I’ve always been an advocate of public school. I don’t believe you fix a problem by running from it, but our schools are failing and our teachers know it. Our administration is so busy preaching politically-correct hogwash that they’ve completely ignored teaching our children to think. Mr. Superintendent, you are running a SCHOOL. You are selling out my children. You are not teaching them to become independent thinkers or supporting their intellectual pursuits; you are breeding sheep.

I'm lucky because my child gets the joke. After the conference last night, she made me a PowerPoint presentation in her free time. The irony of using PowerPoint to make a trained monkey slide did not escape her. When I clicked that slide, it made monkey hooting noises.


The biggest lie in leadership marketing is that everyone can be a leader. Leadership is not goal tracking or keeping checklists. Leadership is not using the word synergy correctly in a sentence – which my kids have been able to do since the second grade and it makes me want to vomit.
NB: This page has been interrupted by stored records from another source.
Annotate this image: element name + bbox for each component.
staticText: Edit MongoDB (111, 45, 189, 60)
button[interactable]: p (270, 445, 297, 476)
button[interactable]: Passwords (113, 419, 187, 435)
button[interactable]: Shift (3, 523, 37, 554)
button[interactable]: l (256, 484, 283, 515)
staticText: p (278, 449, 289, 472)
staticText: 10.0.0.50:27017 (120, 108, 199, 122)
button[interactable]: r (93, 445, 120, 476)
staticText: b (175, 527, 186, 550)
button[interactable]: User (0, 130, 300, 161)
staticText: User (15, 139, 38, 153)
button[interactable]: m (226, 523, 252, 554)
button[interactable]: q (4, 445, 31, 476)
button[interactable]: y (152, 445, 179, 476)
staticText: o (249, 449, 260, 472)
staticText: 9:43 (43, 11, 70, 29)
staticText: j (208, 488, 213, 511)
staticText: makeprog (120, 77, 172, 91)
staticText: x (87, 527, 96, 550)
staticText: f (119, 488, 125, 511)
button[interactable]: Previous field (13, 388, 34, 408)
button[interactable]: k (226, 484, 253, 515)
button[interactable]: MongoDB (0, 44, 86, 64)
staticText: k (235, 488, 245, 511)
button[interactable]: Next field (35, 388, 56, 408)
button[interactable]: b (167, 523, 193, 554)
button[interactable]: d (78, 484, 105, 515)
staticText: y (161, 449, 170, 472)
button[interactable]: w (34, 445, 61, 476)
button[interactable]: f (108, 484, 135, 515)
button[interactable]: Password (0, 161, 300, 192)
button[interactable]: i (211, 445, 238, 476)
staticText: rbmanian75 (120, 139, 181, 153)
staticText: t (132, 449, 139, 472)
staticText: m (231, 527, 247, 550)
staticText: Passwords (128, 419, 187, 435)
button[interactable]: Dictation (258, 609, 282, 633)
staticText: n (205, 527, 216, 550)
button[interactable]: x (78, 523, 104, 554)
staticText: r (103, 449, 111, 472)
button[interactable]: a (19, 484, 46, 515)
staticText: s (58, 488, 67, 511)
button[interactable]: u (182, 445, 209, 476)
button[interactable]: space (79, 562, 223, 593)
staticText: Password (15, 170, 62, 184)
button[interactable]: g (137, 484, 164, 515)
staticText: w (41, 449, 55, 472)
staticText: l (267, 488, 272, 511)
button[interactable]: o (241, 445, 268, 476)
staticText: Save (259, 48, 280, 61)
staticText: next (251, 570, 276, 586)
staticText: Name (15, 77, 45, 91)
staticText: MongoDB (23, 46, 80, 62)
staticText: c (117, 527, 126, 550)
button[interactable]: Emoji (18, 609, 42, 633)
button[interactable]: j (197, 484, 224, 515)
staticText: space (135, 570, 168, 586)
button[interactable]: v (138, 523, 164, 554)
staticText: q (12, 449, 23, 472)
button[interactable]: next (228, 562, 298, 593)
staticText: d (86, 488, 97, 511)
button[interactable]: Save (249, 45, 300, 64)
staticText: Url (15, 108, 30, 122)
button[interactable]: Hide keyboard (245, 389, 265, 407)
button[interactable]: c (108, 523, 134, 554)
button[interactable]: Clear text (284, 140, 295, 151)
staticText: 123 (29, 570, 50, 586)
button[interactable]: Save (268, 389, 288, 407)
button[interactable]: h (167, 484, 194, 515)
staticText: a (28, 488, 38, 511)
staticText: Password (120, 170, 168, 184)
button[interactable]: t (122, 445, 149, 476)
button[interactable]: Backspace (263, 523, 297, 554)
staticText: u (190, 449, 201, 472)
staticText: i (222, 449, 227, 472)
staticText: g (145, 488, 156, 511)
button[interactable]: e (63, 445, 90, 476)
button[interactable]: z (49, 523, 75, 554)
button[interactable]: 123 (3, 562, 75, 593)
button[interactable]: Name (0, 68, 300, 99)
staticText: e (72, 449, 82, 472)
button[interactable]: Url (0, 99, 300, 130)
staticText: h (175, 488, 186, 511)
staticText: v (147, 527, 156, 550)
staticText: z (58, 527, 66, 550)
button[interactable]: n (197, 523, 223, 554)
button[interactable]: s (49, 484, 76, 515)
Leadership is thinking for yourself and having the capability to analyze situations in ways that others cannot. It’s doing what is right REGARDLESS of what the people around you are doing. Leadership is standing up against a costly, ineffective school program and asking for BOOKS so my children can learn.

The chamber of commerce and school system have come together and paid so that each child can have a FranklinCovey planner. If I have to sign my child’s homework planner to make her accountable in sixth grade, I’ve already failed her. I have seven years left to help her before she leaves us for college. I have five years before she can leave my house in a car. Her homework at this age is not my responsibility, nor are her goals and progress towards them. Those are hers to own and do with as she wishes; my job is only to support her and provide the necessary tools for her to learn. However, she isn’t of the age where she can advocate for her own education, so I implore you, instead of a planner, would you please consider buying her science, math, and social studies books?

1 comment:

  1. I totally agree. I have a first grader that brings home two papers that I have to sign every day. One is based on her behavior and the other is to be signed after reading her story every day. Is it not the teachers job to teach the child and not make me be held accountable for something that they do not teach. They are too busy teaching to the test to do any real learning. I see new college freshmen that do not know how to form an opinion or hold a discussion in class, because they are not allowed to do so in high school and so forth. It is the teachers, school board, principals way or no way.